By Henry McRandall
At the time of this writing, Libyan strongman Muammar Khadaf is still somewhere in hiding – either in Libya or in a foreign country granting him asylum. Wherever he is, though, the question must be asked: What should the Libyans do with him if he is captured instead of killed?
Khadafi is despised by the vast majority of his own people – most of whom have legitimate grievances against the brutal 42-year-long ruling tyrant – but he is also despied by most of the international community.
There appear to be two primary options: Turn him over to the ICC (International Criminal Court) for prosecution for war crimes and crimes against humanity or keep him in Libya and let his own people try him for a much wider range of crimes against them.
Many foreign governments, including those of the U.S. and many western countries, may pressure the interim Libyan regime to either turn him over to the ICC or quickly place him on trial with a view to convicting and executing him.

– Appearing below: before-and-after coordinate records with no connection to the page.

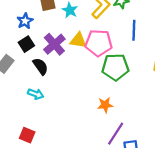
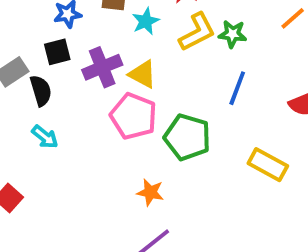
pink pentagon: (99, 43) -> (133, 116), moved
black semicircle: (40, 66) -> (41, 91), moved

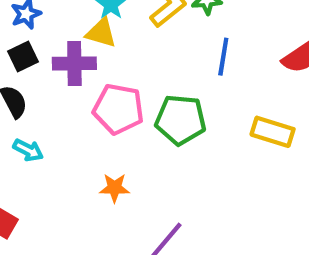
purple cross: (102, 67) -> (74, 63), turned 33
yellow triangle: (143, 74) -> (101, 33), moved
orange star: (150, 192) -> (115, 188), moved

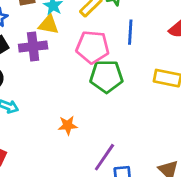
pink pentagon: (118, 109) -> (93, 47), moved

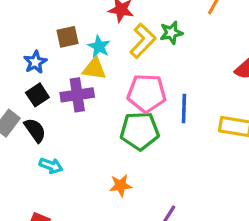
blue line: (130, 32) -> (184, 109), moved
green pentagon: (106, 76) -> (140, 131), moved

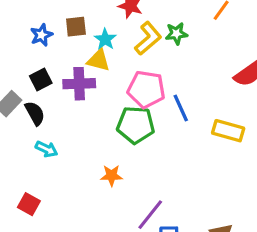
blue star: (35, 62) -> (41, 35), moved
blue line: (184, 109) -> (181, 108), turned -32

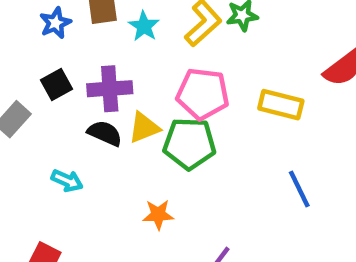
yellow triangle: (99, 60) -> (144, 128), moved, turned -35
blue line: (181, 108) -> (299, 189), moved
black semicircle: (35, 113) -> (105, 133), moved, turned -35
yellow rectangle: (228, 131) -> (281, 105), moved

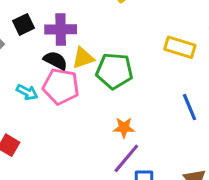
pink pentagon: (203, 94) -> (61, 86), moved
orange star: (158, 215) -> (124, 128), moved

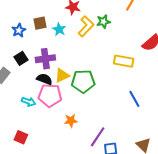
orange star: (124, 128) -> (71, 121), moved

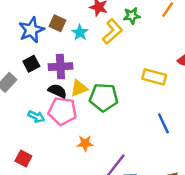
green star: (103, 22) -> (132, 16), moved
brown square: (40, 23) -> (57, 23), turned 32
blue star: (19, 30) -> (31, 30), size x1.5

Some, including Amerikkka, may argue that his crimes merit international prosecution and that the ICC is the right body to carry this out.
But wait a minute!
What right does the United States have to try to tell any other country what to do with its own criminals when the U.S. itself will not even accept ICC jursidiction over war crimes and crimes against humanity committed by Amerikkkan politicians and the U.S. military?
Obviously, if that is what Amerikkka wants to see happen, it has no business sticking its nose in the equation.
Alternatively, the U.S. may press for a quick show-trial/execution as happened with Saddam Hussein after he was found hiding in a hole in Iraq.
Hussein was vengefully subjected to a public show trial in which his ultimate conviction was a foregone conclusion, and summarily executed.
But the vengeful Iraqi victims of this dictator were egged on by the Geroge W. Bush administration and Bush himself was the primary cheerleader and instigator.
It could not truly be said that Saddam Hussein received a fair trial and while he may have executed many of his own victims without even a show trial, it will not advance the cause of democracy in Libya for the interim government to lower itself to Khadafi’s level.
If Khadafi is caught he should be prosecuted not by the ICC but by Libya’s own courts.
But rather than turning it into a vengeful spectator blood sport, those responsible for his prosecution should bend over backwards to make sure that the justice they ultimately mete out will be truly deserved by Khadafi.